What needs to be done
When a line of the records contains "deutlichen", copy it.

[Records contained in a dataset]
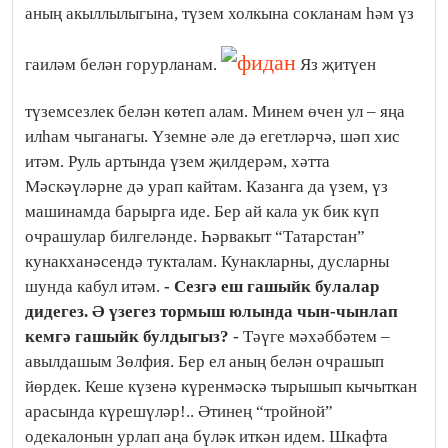
аның акыллылыгына, түзем холкына сокланам һәм үз
гаиләм белән горурланам.
Яз җитүен
түземсезлек белән көтеп алам. Минем өчен ул – яңа
илһам чыганагы. Үземне әле дә егетләрчә, шәп хис
итәм. Руль артында үзем җилдерәм, хәтта
Мәскәүләрне дә урап кайтам. Казанга да үзем, үз
машинамда барырга иде. Бер ай кала ук бик күп
очрашулар билгеләнде. Һәрвакыт “Татарстан”
кунакханәсендә тукталам. Кунакларны, дусларны
шунда кабул итәм.
- Сезгә еш гашыйк булалар
дидегез. Ә үзегез тормыш юлында чын-чынлап
кемгә гашыйк булдыгыз?
- Тәүге мәхәббәтем –
авылдашым Зөлфия. Бер ел аның белән очрашып
йөрдек. Кеше күзенә күренмәскә тырышып кычыткан
арасында күрешүләр!.. Әтинең “тройной”
одекалонын урлап аңа бүләк иткән идем. Шкафта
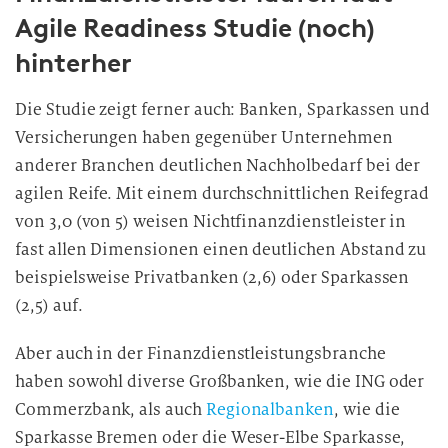
Agile Readiness Studie (noch)
hinterher
Die Studie zeigt ferner auch: Banken, Sparkassen und
Versicherungen haben gegenüber Unternehmen
anderer Branchen deutlichen Nachholbedarf bei der
agilen Reife. Mit einem durchschnittlichen Reifegrad
von 3,0 (von 5) weisen Nichtfinanzdienstleister in
fast allen Dimensionen einen deutlichen Abstand zu
beispielsweise Privatbanken (2,6) oder Sparkassen
(2,5) auf.
Aber auch in der Finanzdienstleistungsbranche
haben sowohl diverse Großbanken, wie die ING oder
Commerzbank, als auch
Regionalbanken
, wie die
Sparkasse Bremen oder die Weser-Elbe Sparkasse,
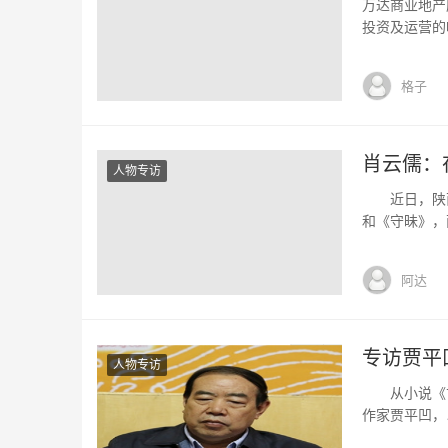
万达商业地产
投资及运营的唯
月，2009年
为3699.H
格子
广场”命名的
肖云儒：
人物专访
近日，陕西人
和《守昧》，
国文化和地域
儒表示：“在
阿达
的文化学者，当
专访贾平
人物专访
从小说《古炉
作家贾平凹，
京接受中新网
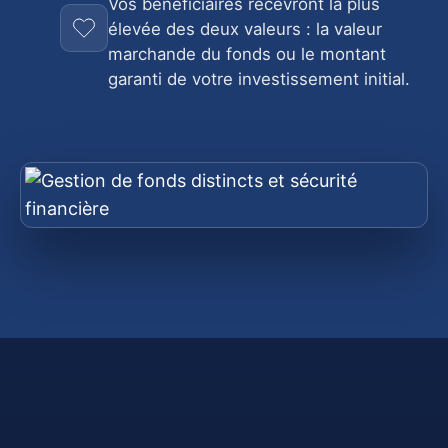
Vos bénéficiaires recevront la plus
élevée des deux valeurs : la valeur
marchande du fonds ou le montant
garanti de votre investissement initial.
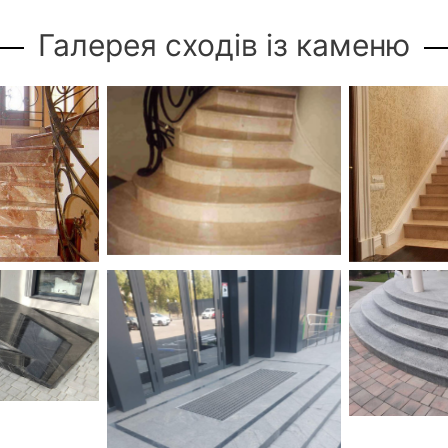
Галерея сходів із каменю
рвоно-
Радіальні сходи з мармуру
Парадні с
муру Burdur
Lotus Beige
Cr
n
ди з темно-
Сход
олівського
Покостівс
ту
терм
Термооброблені сходи з
Рахни-Полівського граніту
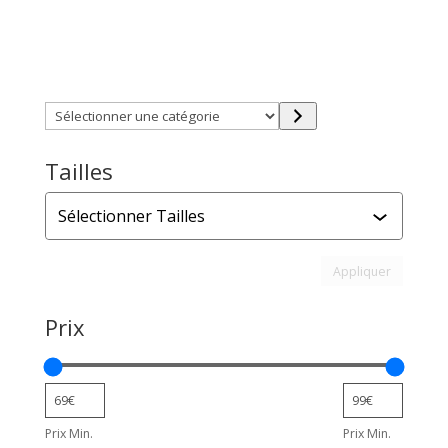
Trouver directement ce que vous désirez en utilisant
ces filtres :
Sélectionner
une
catégorie
Tailles
Tailles
Appliquer l
Appliquer
Prix
Prix Min.
Prix Min.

Response area
anderer Branchen deutlichen Nachholbedarf bei der
fast allen Dimensionen einen deutlichen Abstand zu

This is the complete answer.